Traders at the Ho central market are gnashing their teeth in anger at the management of the Ho Municipal Assembly (HMA) for using funds meant for the construction of the market to pay for judgment debt.
They are therefore demanding an explanation why they should not hit the street to express their displeasure at what they termed misplaced priority.
A highly placed source at the corridors of the Volta Regional Coordinating Council (VRGC) told this paper that the regional minister, Dr. Archibald Letsa, has been tasked to put pressure on the assembly to find money to replace what was used to pay Mr. Tommy Amematekpor as judgment debt, or else funds from the French Government will seize coming.
Speaking to your authoritative paper on the sidelines after their emergency meeting here in Ho, a trader, who pleaded anonymity for fear of intimidation and harassment, said the management of the assembly diverted GH¢500,000 of the Ghana Urban Management Pilot Project (FUMPP) fund to pay judgment debt to Mr. Amematekpor, a former special assistant to ex-president J.A. Kufuor.
She said due to such nonsensical act on the part of the assembly, the central market project and others, namely an abattoir and a landfill engineering site, have stalled, which is an embarrassment to them.
Ho Municipal Assembly was among four metropolitan assemblies, including Tamale, Sekondi/Takoradi and Kumasi metropolis, were to benefit from the GUMPP project, which was sponsored by the French government and was launched with fanfare at Ho in April, 2012.
The projects were to be completed within 18 months, but, at the time of filing this report, the three metropolitan assemblies had completed and handed over their project which is in use, but that of Ho Municipal Assembly is about 75 per cent complete due to negligence by management of the assembly.
Reports and facts gathered by this reporter indicated that the judgment debt came about as a result of stoppage of work on a parcel of government land located opposite the Ho Court Complex and behind Nigeria flat when the NPP was in government between 2001 and 2008 that he was putting up a structure but in 2009 when the NDC took over the government of the country the assembly had to stop work and demanded that permit be produced.
Mr. Amematekpor, not happy with this development, dragged the assembly to a Human Rights Court in Accra.

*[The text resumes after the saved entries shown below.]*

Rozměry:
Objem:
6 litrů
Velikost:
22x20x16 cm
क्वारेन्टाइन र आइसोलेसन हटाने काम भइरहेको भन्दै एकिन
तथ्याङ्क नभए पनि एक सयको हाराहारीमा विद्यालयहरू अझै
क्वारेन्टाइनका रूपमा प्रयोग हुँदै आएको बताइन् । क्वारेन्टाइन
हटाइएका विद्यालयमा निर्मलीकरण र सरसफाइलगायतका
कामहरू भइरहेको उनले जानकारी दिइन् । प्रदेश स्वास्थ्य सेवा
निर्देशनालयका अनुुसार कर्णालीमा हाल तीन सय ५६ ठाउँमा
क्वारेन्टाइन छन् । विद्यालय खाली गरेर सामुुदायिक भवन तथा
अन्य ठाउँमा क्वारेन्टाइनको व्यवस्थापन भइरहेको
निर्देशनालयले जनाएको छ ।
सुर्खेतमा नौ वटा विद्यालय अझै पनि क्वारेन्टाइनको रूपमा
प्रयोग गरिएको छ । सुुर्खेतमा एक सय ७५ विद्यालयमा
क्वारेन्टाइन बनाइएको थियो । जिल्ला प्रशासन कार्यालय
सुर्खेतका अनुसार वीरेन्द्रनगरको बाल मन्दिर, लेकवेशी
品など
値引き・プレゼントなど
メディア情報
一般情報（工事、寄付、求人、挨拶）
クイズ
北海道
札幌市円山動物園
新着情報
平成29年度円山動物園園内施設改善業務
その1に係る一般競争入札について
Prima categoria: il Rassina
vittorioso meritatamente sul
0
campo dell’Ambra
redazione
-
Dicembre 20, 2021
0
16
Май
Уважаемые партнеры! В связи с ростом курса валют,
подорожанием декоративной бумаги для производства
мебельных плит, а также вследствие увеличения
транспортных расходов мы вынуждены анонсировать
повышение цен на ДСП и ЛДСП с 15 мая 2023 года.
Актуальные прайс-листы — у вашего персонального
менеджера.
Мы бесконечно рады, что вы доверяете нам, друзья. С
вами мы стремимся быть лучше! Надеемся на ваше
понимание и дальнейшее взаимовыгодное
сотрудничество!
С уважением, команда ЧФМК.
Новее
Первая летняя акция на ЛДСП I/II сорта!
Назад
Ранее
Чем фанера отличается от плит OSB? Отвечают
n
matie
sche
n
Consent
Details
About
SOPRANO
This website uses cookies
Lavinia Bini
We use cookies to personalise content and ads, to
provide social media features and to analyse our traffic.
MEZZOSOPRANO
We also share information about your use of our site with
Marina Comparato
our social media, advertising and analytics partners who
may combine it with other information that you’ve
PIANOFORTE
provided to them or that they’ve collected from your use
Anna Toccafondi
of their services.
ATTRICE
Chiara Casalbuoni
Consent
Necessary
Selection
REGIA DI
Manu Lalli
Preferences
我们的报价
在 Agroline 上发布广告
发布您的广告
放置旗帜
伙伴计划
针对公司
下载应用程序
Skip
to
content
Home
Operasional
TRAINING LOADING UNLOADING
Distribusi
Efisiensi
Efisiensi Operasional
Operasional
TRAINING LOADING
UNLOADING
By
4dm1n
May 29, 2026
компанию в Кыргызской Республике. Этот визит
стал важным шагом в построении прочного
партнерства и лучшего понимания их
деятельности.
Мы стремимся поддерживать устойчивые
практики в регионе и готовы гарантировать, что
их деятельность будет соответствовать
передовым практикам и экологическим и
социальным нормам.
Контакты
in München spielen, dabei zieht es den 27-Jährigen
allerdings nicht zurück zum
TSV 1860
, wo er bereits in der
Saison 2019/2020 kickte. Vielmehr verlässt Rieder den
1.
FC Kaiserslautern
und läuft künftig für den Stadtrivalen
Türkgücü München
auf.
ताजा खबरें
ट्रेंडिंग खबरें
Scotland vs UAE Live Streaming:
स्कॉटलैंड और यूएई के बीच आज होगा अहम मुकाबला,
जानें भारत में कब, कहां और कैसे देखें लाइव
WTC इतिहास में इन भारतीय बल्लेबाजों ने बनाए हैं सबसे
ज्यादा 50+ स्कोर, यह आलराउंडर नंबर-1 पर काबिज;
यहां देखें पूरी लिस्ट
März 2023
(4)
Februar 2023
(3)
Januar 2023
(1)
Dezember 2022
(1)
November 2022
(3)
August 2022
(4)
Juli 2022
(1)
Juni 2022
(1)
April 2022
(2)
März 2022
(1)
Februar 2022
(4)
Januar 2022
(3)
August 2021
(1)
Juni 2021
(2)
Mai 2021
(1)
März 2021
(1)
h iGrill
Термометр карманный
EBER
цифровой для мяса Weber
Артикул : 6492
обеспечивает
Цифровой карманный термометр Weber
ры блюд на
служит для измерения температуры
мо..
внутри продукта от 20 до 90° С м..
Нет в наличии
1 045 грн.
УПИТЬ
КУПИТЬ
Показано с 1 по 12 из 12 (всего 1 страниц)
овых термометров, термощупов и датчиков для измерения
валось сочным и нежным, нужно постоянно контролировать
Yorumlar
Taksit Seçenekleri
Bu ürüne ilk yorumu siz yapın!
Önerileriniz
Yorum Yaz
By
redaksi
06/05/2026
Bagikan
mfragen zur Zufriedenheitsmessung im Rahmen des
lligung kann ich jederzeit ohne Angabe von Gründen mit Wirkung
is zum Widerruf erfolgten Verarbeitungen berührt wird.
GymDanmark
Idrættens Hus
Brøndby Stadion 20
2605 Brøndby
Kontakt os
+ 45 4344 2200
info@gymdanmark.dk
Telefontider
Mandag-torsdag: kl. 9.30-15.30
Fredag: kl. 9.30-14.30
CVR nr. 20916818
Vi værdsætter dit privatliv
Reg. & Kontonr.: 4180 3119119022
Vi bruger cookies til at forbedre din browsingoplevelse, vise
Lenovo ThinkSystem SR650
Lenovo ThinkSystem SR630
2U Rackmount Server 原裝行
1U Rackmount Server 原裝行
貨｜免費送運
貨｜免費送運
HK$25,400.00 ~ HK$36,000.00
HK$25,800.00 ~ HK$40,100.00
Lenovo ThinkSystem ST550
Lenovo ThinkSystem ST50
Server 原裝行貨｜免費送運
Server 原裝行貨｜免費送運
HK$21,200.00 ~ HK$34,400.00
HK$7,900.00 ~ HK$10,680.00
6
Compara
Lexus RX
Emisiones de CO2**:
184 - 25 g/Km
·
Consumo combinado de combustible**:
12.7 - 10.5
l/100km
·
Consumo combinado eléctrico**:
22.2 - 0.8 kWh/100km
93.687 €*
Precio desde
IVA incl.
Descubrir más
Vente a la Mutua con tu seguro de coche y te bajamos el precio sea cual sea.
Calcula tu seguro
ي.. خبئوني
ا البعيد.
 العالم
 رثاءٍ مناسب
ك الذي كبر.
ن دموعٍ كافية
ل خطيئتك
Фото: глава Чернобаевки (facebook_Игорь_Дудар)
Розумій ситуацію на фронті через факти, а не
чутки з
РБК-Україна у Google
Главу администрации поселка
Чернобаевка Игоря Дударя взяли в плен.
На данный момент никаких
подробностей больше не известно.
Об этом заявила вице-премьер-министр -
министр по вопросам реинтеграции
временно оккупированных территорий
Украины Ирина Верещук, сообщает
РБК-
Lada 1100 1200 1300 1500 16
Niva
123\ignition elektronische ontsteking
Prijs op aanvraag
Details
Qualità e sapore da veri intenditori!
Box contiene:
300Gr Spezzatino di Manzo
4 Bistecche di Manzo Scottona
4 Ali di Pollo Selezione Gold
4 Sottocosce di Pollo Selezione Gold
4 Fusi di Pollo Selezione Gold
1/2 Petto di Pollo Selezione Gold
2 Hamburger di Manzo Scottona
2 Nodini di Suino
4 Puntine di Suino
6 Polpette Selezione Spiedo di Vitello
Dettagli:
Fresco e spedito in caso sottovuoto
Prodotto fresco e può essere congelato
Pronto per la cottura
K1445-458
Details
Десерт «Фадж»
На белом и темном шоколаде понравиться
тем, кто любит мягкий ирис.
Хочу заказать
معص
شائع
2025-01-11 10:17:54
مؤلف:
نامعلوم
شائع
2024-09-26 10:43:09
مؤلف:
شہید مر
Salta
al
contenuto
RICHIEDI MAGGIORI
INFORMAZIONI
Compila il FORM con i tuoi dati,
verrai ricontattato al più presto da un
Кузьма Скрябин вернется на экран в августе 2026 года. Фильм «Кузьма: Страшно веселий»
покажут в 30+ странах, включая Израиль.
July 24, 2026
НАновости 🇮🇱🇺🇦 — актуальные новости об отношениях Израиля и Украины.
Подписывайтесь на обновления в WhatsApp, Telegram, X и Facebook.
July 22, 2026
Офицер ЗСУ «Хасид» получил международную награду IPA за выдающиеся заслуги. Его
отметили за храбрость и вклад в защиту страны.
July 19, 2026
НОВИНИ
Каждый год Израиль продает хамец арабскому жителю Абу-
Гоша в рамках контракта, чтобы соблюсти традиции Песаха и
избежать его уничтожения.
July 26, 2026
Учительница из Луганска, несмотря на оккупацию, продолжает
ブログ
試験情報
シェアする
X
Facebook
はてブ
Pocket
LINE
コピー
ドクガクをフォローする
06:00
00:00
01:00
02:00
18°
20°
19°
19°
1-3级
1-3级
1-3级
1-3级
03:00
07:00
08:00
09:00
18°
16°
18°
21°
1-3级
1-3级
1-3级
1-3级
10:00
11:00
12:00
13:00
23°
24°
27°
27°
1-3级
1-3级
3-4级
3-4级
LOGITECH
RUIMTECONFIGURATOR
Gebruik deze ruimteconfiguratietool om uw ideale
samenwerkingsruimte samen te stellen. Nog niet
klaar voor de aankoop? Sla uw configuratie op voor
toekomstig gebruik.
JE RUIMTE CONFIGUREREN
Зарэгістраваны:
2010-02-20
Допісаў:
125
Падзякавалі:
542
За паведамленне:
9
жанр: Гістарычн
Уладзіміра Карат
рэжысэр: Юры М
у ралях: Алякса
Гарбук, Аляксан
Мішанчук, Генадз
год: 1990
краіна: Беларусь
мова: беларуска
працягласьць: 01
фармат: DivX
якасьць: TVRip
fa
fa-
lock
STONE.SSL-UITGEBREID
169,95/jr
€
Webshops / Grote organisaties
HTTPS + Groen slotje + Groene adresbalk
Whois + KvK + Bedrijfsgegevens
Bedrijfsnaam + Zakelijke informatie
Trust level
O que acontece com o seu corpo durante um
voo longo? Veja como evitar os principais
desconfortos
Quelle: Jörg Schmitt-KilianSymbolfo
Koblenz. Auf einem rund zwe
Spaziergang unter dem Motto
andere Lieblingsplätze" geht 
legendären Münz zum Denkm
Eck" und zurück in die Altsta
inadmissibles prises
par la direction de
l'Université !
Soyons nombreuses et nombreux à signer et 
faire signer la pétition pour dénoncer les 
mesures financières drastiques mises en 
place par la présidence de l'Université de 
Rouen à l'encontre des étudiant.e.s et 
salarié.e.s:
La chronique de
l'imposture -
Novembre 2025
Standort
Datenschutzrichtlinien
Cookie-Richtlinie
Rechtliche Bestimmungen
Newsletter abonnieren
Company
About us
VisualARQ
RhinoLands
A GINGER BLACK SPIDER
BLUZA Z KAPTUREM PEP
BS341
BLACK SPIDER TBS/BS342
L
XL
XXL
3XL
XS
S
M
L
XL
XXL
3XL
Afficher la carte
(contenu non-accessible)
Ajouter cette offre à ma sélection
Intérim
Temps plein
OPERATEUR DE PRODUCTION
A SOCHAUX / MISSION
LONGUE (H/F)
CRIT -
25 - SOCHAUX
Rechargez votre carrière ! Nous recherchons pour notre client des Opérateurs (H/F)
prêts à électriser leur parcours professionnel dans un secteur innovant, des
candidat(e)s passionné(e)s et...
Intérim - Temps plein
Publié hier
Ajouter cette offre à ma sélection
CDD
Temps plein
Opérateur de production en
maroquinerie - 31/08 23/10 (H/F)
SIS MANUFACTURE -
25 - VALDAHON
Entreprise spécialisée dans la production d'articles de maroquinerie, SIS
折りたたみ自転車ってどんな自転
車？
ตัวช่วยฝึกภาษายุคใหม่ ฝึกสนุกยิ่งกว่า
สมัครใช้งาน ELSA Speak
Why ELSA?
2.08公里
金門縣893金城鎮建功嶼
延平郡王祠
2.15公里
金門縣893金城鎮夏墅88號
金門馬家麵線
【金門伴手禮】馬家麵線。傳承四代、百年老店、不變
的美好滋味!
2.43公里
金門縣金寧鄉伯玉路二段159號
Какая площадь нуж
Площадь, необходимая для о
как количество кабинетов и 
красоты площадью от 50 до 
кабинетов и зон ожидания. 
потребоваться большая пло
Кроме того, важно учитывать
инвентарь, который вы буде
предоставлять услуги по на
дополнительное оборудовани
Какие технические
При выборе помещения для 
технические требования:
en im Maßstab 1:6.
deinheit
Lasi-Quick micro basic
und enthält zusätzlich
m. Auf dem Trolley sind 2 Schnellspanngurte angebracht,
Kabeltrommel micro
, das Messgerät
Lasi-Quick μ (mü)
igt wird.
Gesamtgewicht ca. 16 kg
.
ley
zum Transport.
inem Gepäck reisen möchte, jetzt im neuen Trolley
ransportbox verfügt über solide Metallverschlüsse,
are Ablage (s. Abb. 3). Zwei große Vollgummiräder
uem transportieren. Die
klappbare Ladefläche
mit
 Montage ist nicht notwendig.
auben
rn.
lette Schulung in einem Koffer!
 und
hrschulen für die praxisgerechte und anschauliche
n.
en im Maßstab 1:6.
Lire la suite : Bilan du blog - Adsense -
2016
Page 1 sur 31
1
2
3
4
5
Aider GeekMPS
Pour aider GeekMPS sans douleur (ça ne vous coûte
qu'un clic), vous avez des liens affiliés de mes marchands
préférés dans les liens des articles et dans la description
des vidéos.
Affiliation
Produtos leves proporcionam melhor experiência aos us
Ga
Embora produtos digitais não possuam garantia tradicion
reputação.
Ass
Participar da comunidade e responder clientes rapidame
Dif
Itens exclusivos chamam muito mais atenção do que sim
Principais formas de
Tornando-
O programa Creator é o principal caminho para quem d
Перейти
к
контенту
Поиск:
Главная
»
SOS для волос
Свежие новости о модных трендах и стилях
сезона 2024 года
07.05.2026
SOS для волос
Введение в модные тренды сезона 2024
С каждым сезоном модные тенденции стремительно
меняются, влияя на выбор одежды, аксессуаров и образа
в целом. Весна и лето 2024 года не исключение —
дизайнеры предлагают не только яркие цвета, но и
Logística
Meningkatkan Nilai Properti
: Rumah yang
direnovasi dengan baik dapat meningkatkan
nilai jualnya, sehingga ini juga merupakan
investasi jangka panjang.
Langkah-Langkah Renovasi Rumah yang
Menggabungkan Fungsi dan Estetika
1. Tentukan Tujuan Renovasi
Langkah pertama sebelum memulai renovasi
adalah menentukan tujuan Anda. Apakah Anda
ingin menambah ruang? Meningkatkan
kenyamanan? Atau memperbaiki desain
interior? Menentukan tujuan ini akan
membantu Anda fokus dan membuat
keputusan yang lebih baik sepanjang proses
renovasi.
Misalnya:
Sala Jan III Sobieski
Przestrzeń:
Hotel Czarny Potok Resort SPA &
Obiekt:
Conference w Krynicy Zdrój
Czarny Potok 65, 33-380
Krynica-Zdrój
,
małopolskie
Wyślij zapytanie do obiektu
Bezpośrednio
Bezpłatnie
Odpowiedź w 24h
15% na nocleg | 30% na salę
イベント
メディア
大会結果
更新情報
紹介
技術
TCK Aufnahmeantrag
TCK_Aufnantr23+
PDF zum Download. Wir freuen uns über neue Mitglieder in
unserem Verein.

The assembly failed to appear in court and judgment was pronounced in his favour.
The assembly filed an appeal but again failed to show up in court and judgment again was delivered in Amematekpor’s favour, with all bank accounts and property of the assembly garnished.
It quickly, last month paid the judgment debt with GUMPP funds, an action which has made work on the project to stall.
According to the traders, if nothing is done quickly to solve the impasse, the government stands to lose assistance in any form from the French government.
When contacted, the Municipal Chief Executive (MCE), Nelson Akorli, debunked the allegation, saying they are working hard to get the projects completed.